(EXERCISE GOAL): Track down every line below that holds "Telegram" and copy it.

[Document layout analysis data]
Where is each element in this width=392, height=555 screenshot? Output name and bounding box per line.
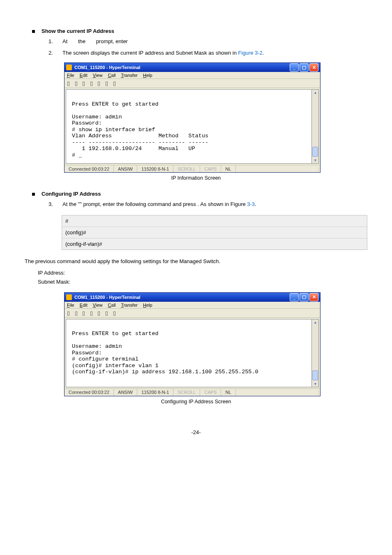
cmd-line: (config-if-vlan)#: [62, 238, 367, 250]
menu-transfer[interactable]: Transfer: [121, 303, 138, 308]
app-icon: [66, 294, 72, 300]
terminal-output[interactable]: Press ENTER to get started Username: adm…: [66, 89, 311, 164]
resize-grip-icon[interactable]: .::: [236, 166, 321, 171]
status-connected: Connected 00:03:22: [65, 165, 114, 172]
menu-view[interactable]: View: [93, 303, 103, 308]
scroll-thumb[interactable]: [312, 147, 318, 157]
word: At: [62, 38, 67, 44]
scroll-track[interactable]: [312, 95, 318, 157]
page-number: -24-: [25, 429, 367, 435]
status-connected: Connected 00:03:22: [65, 389, 114, 396]
figure-caption: IP Information Screen: [25, 175, 367, 181]
status-cfg: 115200 8-N-1: [137, 389, 173, 396]
figure-ref-link[interactable]: Figure 3-2: [238, 50, 263, 56]
hyperterminal-window: COM1_115200 - HyperTerminal _ ▢ ✕ File E…: [64, 292, 321, 396]
scroll-thumb[interactable]: [312, 370, 318, 380]
paragraph: The previous command would apply the fol…: [25, 258, 367, 264]
status-bar: Connected 00:03:22 ANSIW 115200 8-N-1 SC…: [65, 165, 320, 172]
minimize-button[interactable]: _: [290, 293, 299, 301]
section-heading-config-ip: Configuring IP Address: [42, 191, 101, 197]
word: the: [78, 38, 85, 44]
close-button[interactable]: ✕: [309, 63, 318, 72]
window-title: COM1_115200 - HyperTerminal: [74, 65, 290, 70]
cmd-line: #: [62, 215, 367, 227]
menu-help[interactable]: Help: [143, 303, 152, 308]
figure-ref-link[interactable]: 3-3: [247, 201, 255, 207]
text: At the ": [62, 201, 80, 207]
scroll-up-icon[interactable]: ▴: [312, 90, 318, 95]
setting-ip: IP Address:: [38, 268, 367, 278]
status-cfg: 115200 8-N-1: [137, 165, 173, 172]
bullet-icon: [32, 30, 35, 33]
menu-call[interactable]: Call: [108, 73, 116, 78]
menu-bar: File Edit View Call Transfer Help: [65, 72, 320, 79]
step-3-text: At the "" prompt, enter the following co…: [62, 200, 367, 208]
status-bar: Connected 00:03:22 ANSIW 115200 8-N-1 SC…: [65, 388, 320, 396]
status-caps: CAPS: [200, 165, 221, 172]
hyperterminal-window: COM1_115200 - HyperTerminal _ ▢ ✕ File E…: [64, 62, 321, 173]
status-nl: NL: [221, 389, 235, 396]
step-number: 1.: [48, 38, 62, 44]
text: .: [263, 50, 264, 56]
window-titlebar[interactable]: COM1_115200 - HyperTerminal _ ▢ ✕: [65, 293, 320, 302]
text: " prompt, enter the following command an…: [80, 201, 197, 207]
status-scroll: SCROLL: [173, 165, 200, 172]
text: .: [255, 201, 256, 207]
cmd-line: (config)#: [62, 227, 367, 238]
text: The screen displays the current IP addre…: [62, 50, 238, 56]
scroll-track[interactable]: [312, 325, 318, 381]
figure-caption: Configuring IP Address Screen: [25, 399, 367, 405]
close-button[interactable]: ✕: [309, 293, 318, 301]
step-2-text: The screen displays the current IP addre…: [62, 49, 367, 57]
scroll-down-icon[interactable]: ▾: [312, 381, 318, 387]
menu-file[interactable]: File: [67, 73, 74, 78]
step-number: 3.: [48, 201, 62, 207]
status-auto: ANSIW: [114, 165, 137, 172]
scrollbar[interactable]: ▴ ▾: [311, 89, 319, 164]
command-box: # (config)# (config-if-vlan)#: [62, 215, 367, 250]
minimize-button[interactable]: _: [290, 63, 299, 72]
scrollbar[interactable]: ▴ ▾: [311, 319, 319, 387]
window-titlebar[interactable]: COM1_115200 - HyperTerminal _ ▢ ✕: [65, 63, 320, 72]
menu-view[interactable]: View: [93, 73, 103, 78]
status-caps: CAPS: [200, 389, 221, 396]
menu-edit[interactable]: Edit: [80, 303, 88, 308]
menu-file[interactable]: File: [67, 303, 74, 308]
scroll-down-icon[interactable]: ▾: [312, 157, 318, 163]
resize-grip-icon[interactable]: .::: [236, 390, 321, 395]
status-nl: NL: [221, 165, 235, 172]
step-1-text: At the prompt, enter: [62, 37, 367, 46]
menu-transfer[interactable]: Transfer: [121, 73, 138, 78]
bullet-icon: [32, 193, 35, 196]
toolbar[interactable]: ▯ ▯ ▯ ▯ ▯ ▯ ▯: [65, 79, 320, 88]
step-number: 2.: [48, 50, 62, 56]
maximize-button[interactable]: ▢: [300, 293, 309, 301]
menu-help[interactable]: Help: [143, 73, 152, 78]
app-icon: [66, 65, 72, 70]
status-auto: ANSIW: [114, 389, 137, 396]
status-scroll: SCROLL: [173, 389, 200, 396]
menu-edit[interactable]: Edit: [80, 73, 88, 78]
word: prompt, enter: [96, 38, 128, 44]
text: . As shown in Figure: [198, 201, 247, 207]
setting-mask: Subnet Mask:: [38, 278, 367, 287]
window-title: COM1_115200 - HyperTerminal: [74, 295, 290, 300]
toolbar[interactable]: ▯ ▯ ▯ ▯ ▯ ▯ ▯: [65, 309, 320, 318]
section-heading-show-ip: Show the current IP Address: [42, 28, 114, 34]
scroll-up-icon[interactable]: ▴: [312, 319, 318, 325]
maximize-button[interactable]: ▢: [300, 63, 309, 72]
terminal-output[interactable]: Press ENTER to get started Username: adm…: [66, 319, 311, 387]
menu-call[interactable]: Call: [108, 303, 116, 308]
menu-bar: File Edit View Call Transfer Help: [65, 302, 320, 309]
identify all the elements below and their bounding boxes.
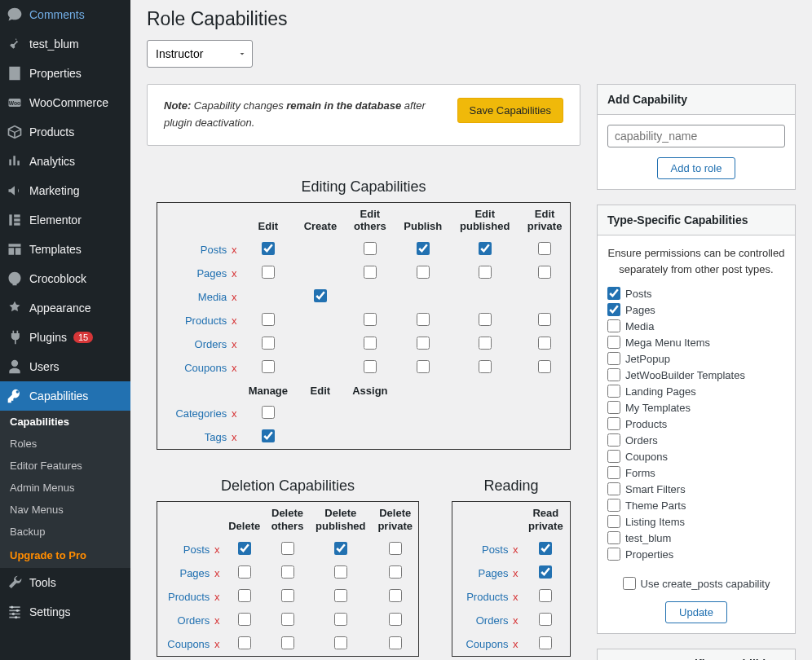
type-checkbox[interactable]	[607, 450, 620, 463]
capability-checkbox[interactable]	[262, 429, 275, 442]
capability-checkbox[interactable]	[238, 589, 251, 602]
capability-checkbox[interactable]	[262, 360, 275, 373]
capability-checkbox[interactable]	[538, 337, 551, 350]
sidebar-item-comments[interactable]: Comments	[0, 0, 130, 29]
capability-checkbox[interactable]	[262, 406, 275, 419]
sidebar-subitem-admin-menus[interactable]: Admin Menus	[0, 477, 130, 499]
capability-checkbox[interactable]	[281, 565, 294, 579]
type-checkbox[interactable]	[607, 336, 620, 349]
remove-icon[interactable]: x	[513, 638, 519, 650]
remove-icon[interactable]: x	[232, 362, 237, 374]
sidebar-item-woocommerce[interactable]: WooWooCommerce	[0, 88, 130, 117]
capability-checkbox[interactable]	[334, 636, 347, 649]
capability-checkbox[interactable]	[334, 613, 347, 626]
type-checkbox[interactable]	[607, 531, 620, 544]
capability-checkbox[interactable]	[262, 266, 275, 279]
sidebar-item-users[interactable]: Users	[0, 352, 130, 381]
capability-checkbox[interactable]	[238, 636, 251, 649]
capability-checkbox[interactable]	[538, 242, 551, 255]
add-to-role-button[interactable]: Add to role	[657, 157, 736, 179]
sidebar-item-capabilities[interactable]: Capabilities	[0, 381, 130, 411]
capability-checkbox[interactable]	[262, 242, 275, 255]
sidebar-item-products[interactable]: Products	[0, 117, 130, 147]
remove-icon[interactable]: x	[232, 338, 237, 350]
capability-checkbox[interactable]	[364, 360, 377, 373]
update-button[interactable]: Update	[665, 601, 727, 623]
capability-checkbox[interactable]	[479, 360, 492, 373]
remove-icon[interactable]: x	[232, 267, 237, 279]
capability-checkbox[interactable]	[262, 337, 275, 350]
capability-checkbox[interactable]	[417, 242, 430, 255]
sidebar-subitem-editor-features[interactable]: Editor Features	[0, 455, 130, 477]
sidebar-item-tools[interactable]: Tools	[0, 568, 130, 597]
remove-icon[interactable]: x	[214, 567, 220, 579]
sidebar-subitem-upgrade-to-pro[interactable]: Upgrade to Pro	[0, 543, 130, 568]
remove-icon[interactable]: x	[232, 315, 237, 327]
capability-checkbox[interactable]	[364, 266, 377, 279]
type-checkbox[interactable]	[607, 548, 620, 561]
capability-checkbox[interactable]	[334, 565, 347, 579]
capability-checkbox[interactable]	[281, 589, 294, 602]
type-checkbox[interactable]	[607, 482, 620, 495]
capability-checkbox[interactable]	[262, 313, 275, 326]
capability-checkbox[interactable]	[334, 589, 347, 602]
capability-checkbox[interactable]	[389, 613, 402, 626]
use-create-posts-checkbox[interactable]	[623, 577, 636, 590]
capability-checkbox[interactable]	[314, 289, 327, 302]
capability-checkbox[interactable]	[417, 337, 430, 350]
remove-icon[interactable]: x	[214, 638, 220, 650]
capability-checkbox[interactable]	[364, 313, 377, 326]
sidebar-subitem-backup[interactable]: Backup	[0, 521, 130, 543]
remove-icon[interactable]: x	[232, 244, 237, 256]
type-checkbox[interactable]	[607, 303, 620, 316]
sidebar-item-templates[interactable]: Templates	[0, 235, 130, 264]
capability-checkbox[interactable]	[479, 337, 492, 350]
capability-checkbox[interactable]	[539, 636, 552, 649]
capability-checkbox[interactable]	[479, 242, 492, 255]
sidebar-item-settings[interactable]: Settings	[0, 597, 130, 627]
type-checkbox[interactable]	[607, 352, 620, 365]
remove-icon[interactable]: x	[214, 543, 220, 556]
save-capabilities-button[interactable]: Save Capabilities	[457, 98, 563, 123]
type-checkbox[interactable]	[607, 368, 620, 381]
sidebar-item-appearance[interactable]: Appearance	[0, 293, 130, 323]
type-checkbox[interactable]	[607, 515, 620, 528]
capability-checkbox[interactable]	[389, 636, 402, 649]
capability-checkbox[interactable]	[539, 589, 552, 602]
remove-icon[interactable]: x	[214, 591, 220, 603]
remove-icon[interactable]: x	[513, 543, 519, 556]
capability-checkbox[interactable]	[479, 313, 492, 326]
capability-checkbox[interactable]	[539, 613, 552, 626]
capability-checkbox[interactable]	[417, 360, 430, 373]
capability-checkbox[interactable]	[364, 337, 377, 350]
capability-checkbox[interactable]	[538, 266, 551, 279]
capability-checkbox[interactable]	[281, 613, 294, 626]
remove-icon[interactable]: x	[513, 614, 519, 627]
capability-checkbox[interactable]	[479, 266, 492, 279]
capability-checkbox[interactable]	[281, 542, 294, 555]
capability-checkbox[interactable]	[539, 565, 552, 579]
capability-checkbox[interactable]	[238, 565, 251, 579]
remove-icon[interactable]: x	[232, 431, 237, 443]
capability-checkbox[interactable]	[389, 542, 402, 555]
remove-icon[interactable]: x	[513, 591, 519, 603]
sidebar-subitem-nav-menus[interactable]: Nav Menus	[0, 499, 130, 521]
sidebar-item-analytics[interactable]: Analytics	[0, 147, 130, 176]
capability-checkbox[interactable]	[538, 360, 551, 373]
type-checkbox[interactable]	[607, 466, 620, 479]
capability-checkbox[interactable]	[417, 313, 430, 326]
remove-icon[interactable]: x	[513, 567, 519, 579]
remove-icon[interactable]: x	[232, 407, 237, 420]
type-checkbox[interactable]	[607, 287, 620, 300]
capability-checkbox[interactable]	[281, 636, 294, 649]
capability-checkbox[interactable]	[389, 565, 402, 579]
sidebar-item-elementor[interactable]: Elementor	[0, 205, 130, 235]
sidebar-item-crocoblock[interactable]: Crocoblock	[0, 264, 130, 293]
type-checkbox[interactable]	[607, 433, 620, 447]
capability-checkbox[interactable]	[538, 313, 551, 326]
remove-icon[interactable]: x	[232, 291, 237, 303]
capability-checkbox[interactable]	[364, 242, 377, 255]
capability-name-input[interactable]	[607, 125, 785, 147]
remove-icon[interactable]: x	[214, 614, 220, 627]
sidebar-subitem-capabilities[interactable]: Capabilities	[0, 411, 130, 433]
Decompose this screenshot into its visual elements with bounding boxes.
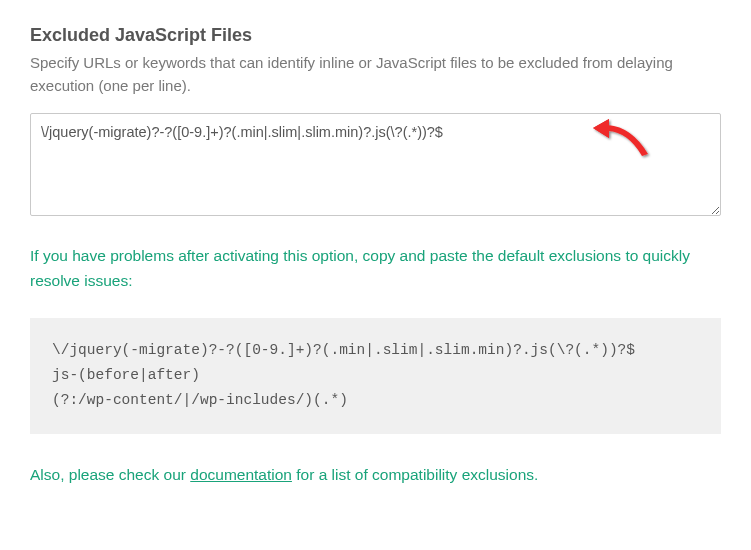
footer-suffix: for a list of compatibility exclusions. — [292, 466, 538, 483]
documentation-link[interactable]: documentation — [190, 466, 292, 483]
section-description: Specify URLs or keywords that can identi… — [30, 52, 721, 97]
textarea-container: \/jquery(-migrate)?-?([0-9.]+)?(.min|.sl… — [30, 113, 721, 220]
excluded-js-textarea[interactable]: \/jquery(-migrate)?-?([0-9.]+)?(.min|.sl… — [30, 113, 721, 216]
resolve-hint: If you have problems after activating th… — [30, 244, 721, 294]
default-exclusions-code: \/jquery(-migrate)?-?([0-9.]+)?(.min|.sl… — [30, 318, 721, 434]
footer-prefix: Also, please check our — [30, 466, 190, 483]
footer-hint: Also, please check our documentation for… — [30, 466, 721, 484]
section-title: Excluded JavaScript Files — [30, 25, 721, 46]
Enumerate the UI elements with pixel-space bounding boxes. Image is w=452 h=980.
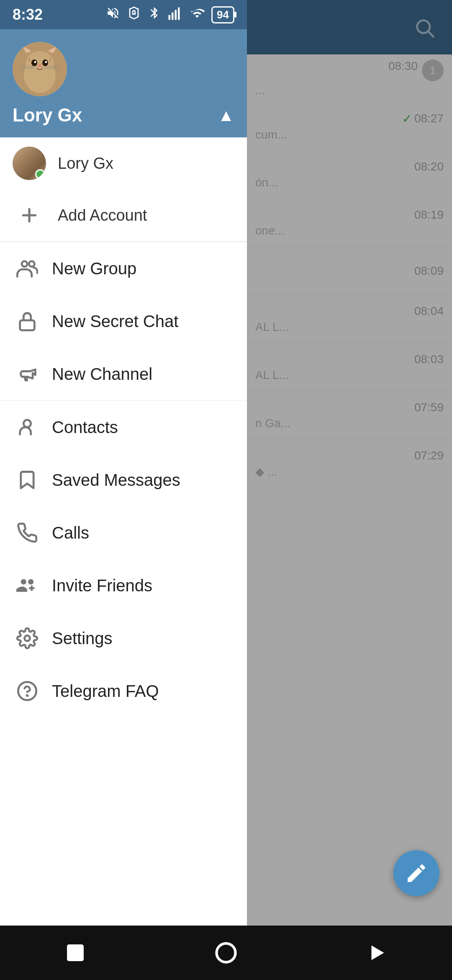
account-avatar (13, 147, 46, 180)
account-name: Lory Gx (58, 155, 113, 173)
invite-friends-label: Invite Friends (52, 576, 152, 595)
menu-section-2: Contacts Saved Messages Calls (0, 401, 247, 717)
menu-item-calls[interactable]: Calls (0, 506, 247, 559)
svg-point-16 (45, 61, 47, 63)
new-group-label: New Group (52, 259, 136, 278)
menu-item-new-secret-chat[interactable]: New Secret Chat (0, 295, 247, 348)
svg-point-32 (217, 944, 236, 962)
sidebar-drawer: 8:32 (0, 0, 247, 980)
home-button[interactable] (209, 936, 243, 970)
megaphone-icon (13, 359, 42, 389)
svg-marker-33 (372, 946, 384, 960)
new-channel-label: New Channel (52, 365, 152, 384)
compose-fab[interactable] (393, 850, 439, 896)
signal-icon (168, 6, 183, 23)
pencil-icon (405, 861, 428, 885)
account-item-lorygx[interactable]: Lory Gx (0, 137, 247, 189)
profile-avatar[interactable] (13, 42, 67, 96)
svg-point-24 (22, 261, 27, 267)
svg-point-27 (23, 420, 31, 427)
battery-indicator: 94 (211, 6, 234, 23)
avatar-image (13, 42, 67, 96)
bookmark-icon (13, 465, 42, 495)
status-time: 8:32 (13, 6, 43, 23)
overlay-dim (247, 0, 452, 980)
svg-point-14 (42, 59, 48, 66)
alarm-icon (127, 6, 141, 23)
svg-point-13 (31, 59, 37, 66)
svg-point-25 (29, 261, 34, 267)
menu-item-new-channel[interactable]: New Channel (0, 348, 247, 400)
lock-icon (13, 307, 42, 336)
help-icon (13, 676, 42, 706)
sidebar-header: Lory Gx ▲ (0, 29, 247, 137)
online-indicator (35, 169, 45, 179)
menu-item-settings[interactable]: Settings (0, 612, 247, 665)
accounts-section: Lory Gx Add Account (0, 137, 247, 242)
contacts-label: Contacts (52, 418, 118, 437)
triangle-icon (364, 940, 389, 965)
gear-icon (13, 624, 42, 653)
mute-icon (106, 6, 120, 23)
menu-item-contacts[interactable]: Contacts (0, 401, 247, 454)
chevron-up-icon[interactable]: ▲ (218, 106, 234, 125)
calls-label: Calls (52, 524, 89, 542)
person-add-icon (13, 571, 42, 600)
menu-section-1: New Group New Secret Chat New Channel (0, 242, 247, 400)
sidebar-username: Lory Gx (13, 105, 82, 126)
svg-rect-26 (20, 320, 35, 330)
svg-rect-4 (175, 10, 177, 20)
svg-rect-3 (172, 13, 174, 20)
svg-rect-2 (169, 15, 171, 20)
add-account-label: Add Account (58, 206, 147, 224)
back-button[interactable] (59, 936, 92, 970)
bottom-navigation (0, 926, 452, 980)
telegram-faq-label: Telegram FAQ (52, 682, 159, 701)
menu-item-telegram-faq[interactable]: Telegram FAQ (0, 665, 247, 717)
svg-point-8 (26, 51, 54, 76)
circle-icon (213, 940, 239, 965)
status-bar: 8:32 (0, 0, 247, 29)
recents-button[interactable] (360, 936, 393, 970)
menu-item-new-group[interactable]: New Group (0, 242, 247, 295)
status-icons: 94 (106, 6, 234, 23)
person-icon (13, 413, 42, 442)
square-icon (63, 940, 88, 965)
new-secret-chat-label: New Secret Chat (52, 312, 178, 331)
phone-icon (13, 518, 42, 547)
svg-rect-5 (178, 8, 180, 20)
plus-icon (13, 199, 46, 232)
bluetooth-icon (148, 6, 161, 23)
group-icon (13, 254, 42, 283)
svg-point-28 (25, 636, 30, 641)
menu-item-invite-friends[interactable]: Invite Friends (0, 559, 247, 612)
header-bottom: Lory Gx ▲ (13, 105, 234, 126)
svg-rect-31 (67, 944, 84, 961)
svg-point-15 (34, 61, 36, 63)
settings-label: Settings (52, 629, 113, 648)
add-account-item[interactable]: Add Account (0, 189, 247, 242)
wifi-icon (190, 6, 205, 23)
menu-item-saved-messages[interactable]: Saved Messages (0, 454, 247, 506)
saved-messages-label: Saved Messages (52, 471, 180, 490)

(OUTPUT FOR THIS TASK):
telegram-faq-label: Telegram FAQ (52, 682, 159, 701)
menu-item-telegram-faq[interactable]: Telegram FAQ (0, 665, 247, 717)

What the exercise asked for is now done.